Cool years with normal soil moisture were associated with the lowest MLE. Warm years showed high MLE regardless of soil moisture and dry years often (but not always) had high MLE. Observations (red circles, size is proportional to MLE) broadly support these predictions. Contour lines correspond to predictions made for a regular grid of 100 points covering the range of both variables. Predictions were made for mean values for all other covariates (see Tables 4 and 5 for included variables, see S1 File for mean values), while observed values correspond to the exact variable combinations and therefore may not exactly correspond to the predictions. Observations are plotted as a general guide to identify major patterns and highlight particular exceptions.
Fig 7Warm winter temperatures and dry summers were associated with the highest risk of mosquito infection with WNV.
Observations (red circles, size is proportional to infection rate) broadly support these predictions. Contour lines correspond to predictions made for a regular grid of 100 points covering the range of both variables. Predictions were made for mean values for all other covariates (see Tables 4 and 5 for included variables, see S1 File for mean values), while observed values correspond to the exact variable combinations and therefore may not exactly correspond to the predictions. Observations are plotted as a general guide to identify major patterns and highlight particular exceptions.
Fig 8For individual trap sites, the risk of WNV increased with increasing mosquito abundance, especially when the mean minimum temperature in the 3rd quarter was high.

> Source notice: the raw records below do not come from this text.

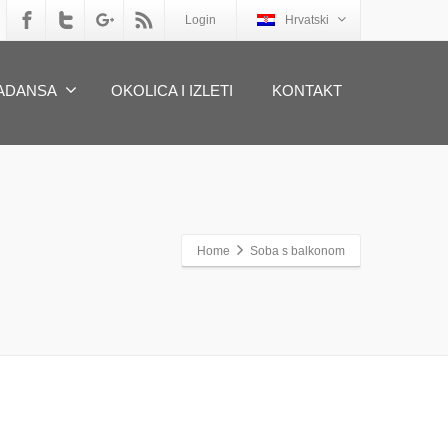
Login
Hrvatski
ADANSA
OKOLICA I IZLETI
KONTAKT
Home
Soba s balkonom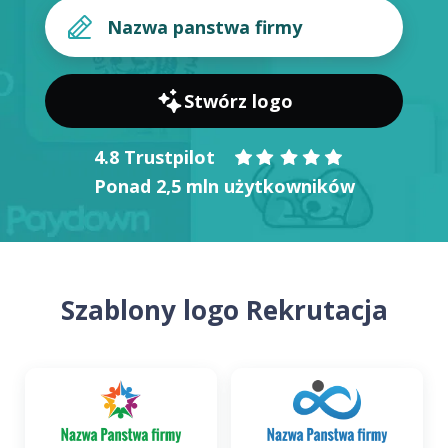
Stwórz logo
4.8 Trustpilot
Ponad 2,5 mln użytkowników
Szablony logo Rekrutacja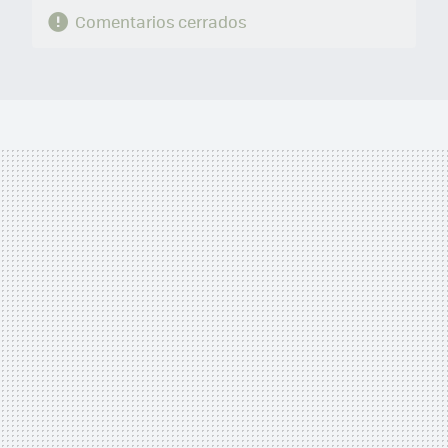
Comentarios cerrados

Contour lines correspond to predictions from a regular grid of 100 points, (with values from other covariates fixed at a mean value). Observed infection rates (red circles, size is proportional to infection rate) are plotted for comparison, but note that they use exact parameter combinations and not the mean conditions used for making the predictions.
Fig 9Risk of human cases of West Nile were highest for locations with high total populations, especially in years with a warm summer.
Data correspond to the human subset analysis. Contour lines correspond to predictions from a regular grid of 100 points, (with values from other covariates fixed at a mean value). Observed infection rates (red circles, size is proportional to infection rate) are plotted for comparison, but note that they use exact parameter combinations and not the mean conditions used for making the predictions.
Fig 10Mean minimum temperature (a), soil moisture anomaly (b), mosquito infection rate (c), and human case counts (d) by year for five example counties.
Fig 11Total human population of the study region.
Note that the five counties of New York City have been merged into a single entity. Data taken from the US Census [100,111].